## Exercise
Return the data that follows exactly as it appears. Pictures do not belong in the copy.

*** Block opens ***

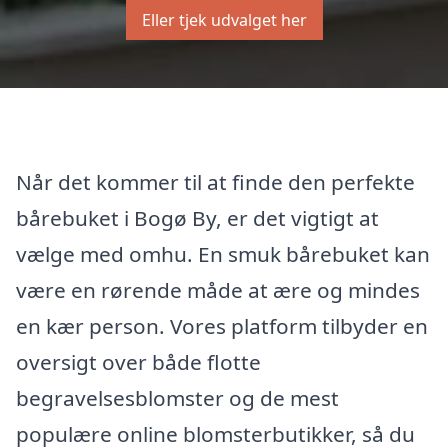
Eller tjek udvalget her
Når det kommer til at finde den perfekte
bårebuket i Bogø By, er det vigtigt at
vælge med omhu. En smuk bårebuket kan
være en rørende måde at ære og mindes
en kær person. Vores platform tilbyder en
oversigt over både flotte
begravelsesblomster og de mest
populære online blomsterbutikker, så du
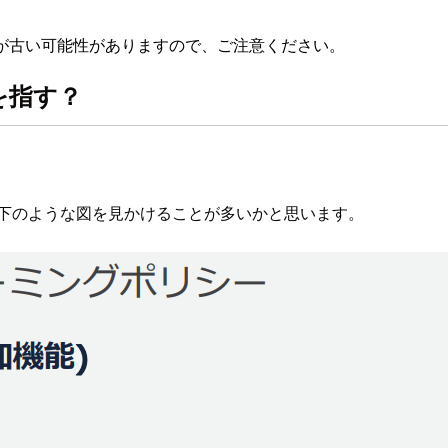
が古い可能性がありますので、ご注意ください。
を指す？
以下のような図を見かけることが多いかと思います。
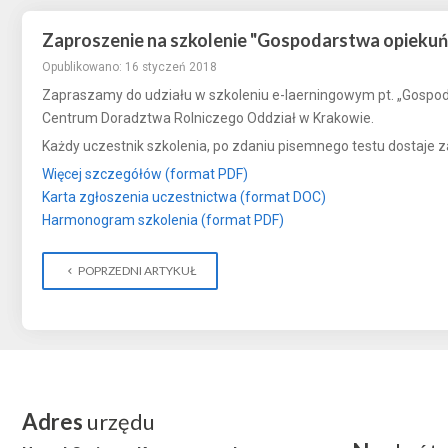
Zaproszenie na szkolenie "Gospodarstwa opiekuń
Opublikowano: 16 styczeń 2018
Zapraszamy do udziału w szkoleniu e-laerningowym pt. „Gospoda
Centrum Doradztwa Rolniczego Oddział w Krakowie.
Każdy uczestnik szkolenia, po zdaniu pisemnego testu dostaje 
Więcej szczegółów (format PDF)
Karta zgłoszenia uczestnictwa (format DOC)
Harmonogram szkolenia (format PDF)
POPRZEDNI ARTYKUŁ
Adres
urzędu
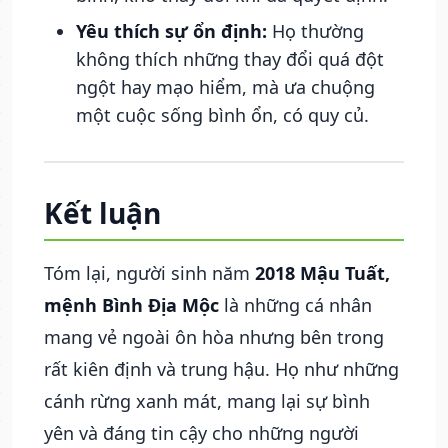
Yêu thích sự ổn định:
Họ thường
không thích những thay đổi quá đột
ngột hay mạo hiểm, mà ưa chuộng
một cuộc sống bình ổn, có quy củ.
Kết luận
Tóm lại, người sinh năm
2018 Mậu Tuất,
mệnh Bình Địa Mộc
là những cá nhân
mang vẻ ngoài ôn hòa nhưng bên trong
rất kiên định và trung hậu. Họ như những
cánh rừng xanh mát, mang lại sự bình
yên và đáng tin cậy cho những người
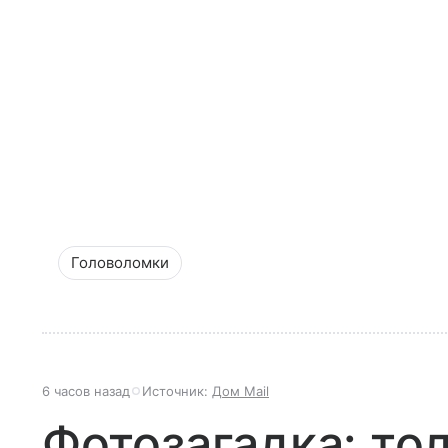
Головоломки
6 часов назад
Источник:
Дом Mail
Фотозагадка: то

*** Block closes ***

## Task solution
Eller tjek udvalget her
Når det kommer til at finde den perfekte
bårebuket i Bogø By, er det vigtigt at
vælge med omhu. En smuk bårebuket kan
være en rørende måde at ære og mindes
en kær person. Vores platform tilbyder en
oversigt over både flotte
begravelsesblomster og de mest
populære online blomsterbutikker, så du
が古い可能性がありますので、ご注意ください。
を指す？
以下のような図を見かけることが多いかと思います。
Zaproszenie na szkolenie "Gospodarstwa opiekuń
Opublikowano: 16 styczeń 2018
Zapraszamy do udziału w szkoleniu e-laerningowym pt. „Gospoda
Centrum Doradztwa Rolniczego Oddział w Krakowie.
Każdy uczestnik szkolenia, po zdaniu pisemnego testu dostaje 
Więcej szczegółów (format PDF)
Karta zgłoszenia uczestnictwa (format DOC)
Harmonogram szkolenia (format PDF)
POPRZEDNI ARTYKUŁ
Adres
urzędu
Yêu thích sự ổn định:
Họ thường
không thích những thay đổi quá đột
ngột hay mạo hiểm, mà ưa chuộng
một cuộc sống bình ổn, có quy củ.
Kết luận
Tóm lại, người sinh năm
2018 Mậu Tuất,
mệnh Bình Địa Mộc
là những cá nhân
mang vẻ ngoài ôn hòa nhưng bên trong
rất kiên định và trung hậu. Họ như những
cánh rừng xanh mát, mang lại sự bình
yên và đáng tin cậy cho những người
Головоломки
6 часов назад
Источник:
Дом Mail
Фотозагадка: то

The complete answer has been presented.